## Your assignment
Each line in the records below, from the one that contains "besthia (476, 1326)" to the one that contains "[Przejdź do produktu Dwuskrzydłowa Brama Fortinet.", should be reproduced exactly, the first and last included.
[[ Task material, beginning ]]
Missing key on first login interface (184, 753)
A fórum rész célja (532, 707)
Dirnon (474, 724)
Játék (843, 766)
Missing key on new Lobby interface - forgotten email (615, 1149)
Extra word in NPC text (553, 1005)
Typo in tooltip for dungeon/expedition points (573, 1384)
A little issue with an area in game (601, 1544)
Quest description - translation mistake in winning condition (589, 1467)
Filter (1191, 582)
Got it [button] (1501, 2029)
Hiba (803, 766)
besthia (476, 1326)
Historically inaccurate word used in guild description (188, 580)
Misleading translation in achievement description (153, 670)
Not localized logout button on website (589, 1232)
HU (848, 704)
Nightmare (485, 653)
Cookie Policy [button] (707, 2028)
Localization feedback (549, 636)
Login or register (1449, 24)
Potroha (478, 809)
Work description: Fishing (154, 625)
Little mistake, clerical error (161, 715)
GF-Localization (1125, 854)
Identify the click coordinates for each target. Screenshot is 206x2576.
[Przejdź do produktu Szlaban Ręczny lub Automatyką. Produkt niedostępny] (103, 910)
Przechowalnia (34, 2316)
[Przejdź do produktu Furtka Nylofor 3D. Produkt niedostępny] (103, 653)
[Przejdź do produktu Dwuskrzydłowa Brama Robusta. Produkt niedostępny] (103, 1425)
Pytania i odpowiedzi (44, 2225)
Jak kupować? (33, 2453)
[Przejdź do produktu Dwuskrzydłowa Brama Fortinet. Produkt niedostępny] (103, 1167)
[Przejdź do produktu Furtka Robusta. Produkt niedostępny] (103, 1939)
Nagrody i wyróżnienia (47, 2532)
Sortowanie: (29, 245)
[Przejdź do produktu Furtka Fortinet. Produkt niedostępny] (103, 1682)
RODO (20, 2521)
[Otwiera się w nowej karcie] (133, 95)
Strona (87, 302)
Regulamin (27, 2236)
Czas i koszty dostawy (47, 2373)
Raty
[[ Task material, end ]]
## Answer
besthia (476, 1326)
Historically inaccurate word used in guild description (188, 580)
Misleading translation in achievement description (153, 670)
Not localized logout button on website (589, 1232)
HU (848, 704)
Nightmare (485, 653)
Cookie Policy [button] (707, 2028)
Localization feedback (549, 636)
Login or register (1449, 24)
Potroha (478, 809)
Work description: Fishing (154, 625)
Little mistake, clerical error (161, 715)
GF-Localization (1125, 854)
Identify the click coordinates for each target. Screenshot is 206x2576.
[Przejdź do produktu Szlaban Ręczny lub Automatyką. Produkt niedostępny] (103, 910)
Przechowalnia (34, 2316)
[Przejdź do produktu Furtka Nylofor 3D. Produkt niedostępny] (103, 653)
[Przejdź do produktu Dwuskrzydłowa Brama Robusta. Produkt niedostępny] (103, 1425)
Pytania i odpowiedzi (44, 2225)
Jak kupować? (33, 2453)
[Przejdź do produktu Dwuskrzydłowa Brama Fortinet. Produkt niedostępny] (103, 1167)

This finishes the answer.